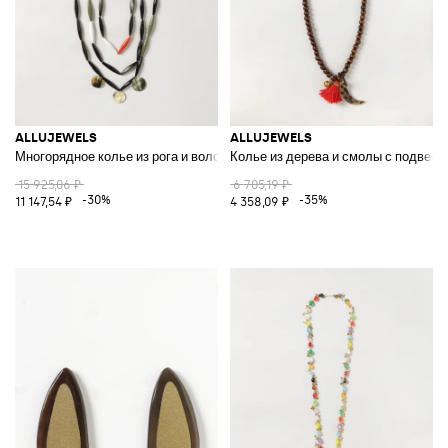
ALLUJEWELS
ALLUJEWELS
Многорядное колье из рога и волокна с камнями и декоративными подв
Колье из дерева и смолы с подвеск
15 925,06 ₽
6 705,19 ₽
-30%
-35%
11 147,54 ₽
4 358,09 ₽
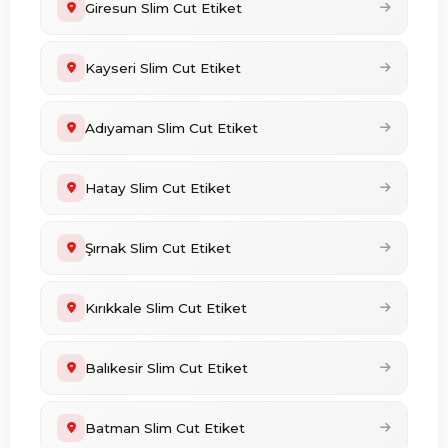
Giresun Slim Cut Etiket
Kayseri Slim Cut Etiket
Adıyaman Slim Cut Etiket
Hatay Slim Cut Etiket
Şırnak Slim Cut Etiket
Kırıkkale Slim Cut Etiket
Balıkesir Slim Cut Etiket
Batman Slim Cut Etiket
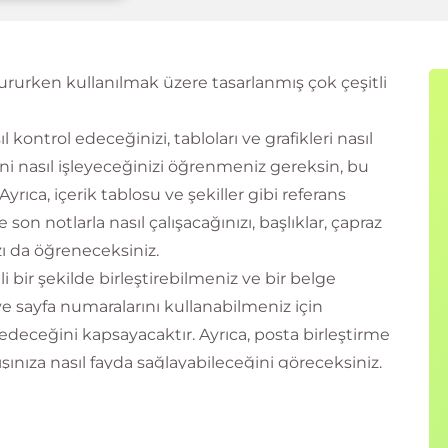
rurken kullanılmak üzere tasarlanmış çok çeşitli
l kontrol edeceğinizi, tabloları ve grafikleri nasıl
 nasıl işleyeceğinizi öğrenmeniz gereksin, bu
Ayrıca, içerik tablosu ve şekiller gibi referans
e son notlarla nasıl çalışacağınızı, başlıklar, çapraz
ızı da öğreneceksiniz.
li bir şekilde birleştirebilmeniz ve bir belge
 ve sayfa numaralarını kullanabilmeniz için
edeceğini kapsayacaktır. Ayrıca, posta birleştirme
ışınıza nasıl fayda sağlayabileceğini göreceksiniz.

==

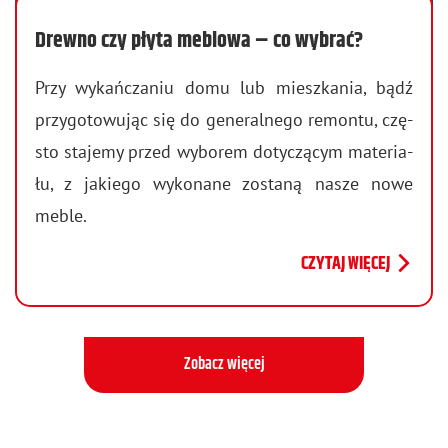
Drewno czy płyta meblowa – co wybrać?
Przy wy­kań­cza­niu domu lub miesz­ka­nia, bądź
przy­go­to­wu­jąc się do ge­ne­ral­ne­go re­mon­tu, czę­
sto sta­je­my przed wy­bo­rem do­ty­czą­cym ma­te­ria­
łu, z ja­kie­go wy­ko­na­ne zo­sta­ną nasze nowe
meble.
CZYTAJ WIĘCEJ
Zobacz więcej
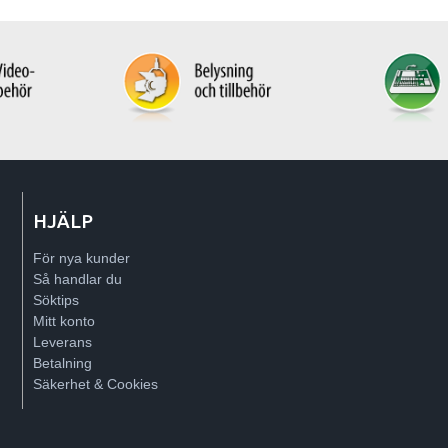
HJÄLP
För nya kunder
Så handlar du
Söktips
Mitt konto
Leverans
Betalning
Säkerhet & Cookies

EXERCISE
The material above holds pictures; leave them out. Repeat exactly the lines from the one containing "Şırnak Slim Cut Etiket" through the one containing "ışınıza nasıl fayda", and nothing else.

WRITTEN RESPONSE
Şırnak Slim Cut Etiket
Kırıkkale Slim Cut Etiket
Balıkesir Slim Cut Etiket
Batman Slim Cut Etiket
rurken kullanılmak üzere tasarlanmış çok çeşitli
l kontrol edeceğinizi, tabloları ve grafikleri nasıl
 nasıl işleyeceğinizi öğrenmeniz gereksin, bu
Ayrıca, içerik tablosu ve şekiller gibi referans
e son notlarla nasıl çalışacağınızı, başlıklar, çapraz
ızı da öğreneceksiniz.
li bir şekilde birleştirebilmeniz ve bir belge
 ve sayfa numaralarını kullanabilmeniz için
edeceğini kapsayacaktır. Ayrıca, posta birleştirme
ışınıza nasıl fayda sağlayabileceğini göreceksiniz.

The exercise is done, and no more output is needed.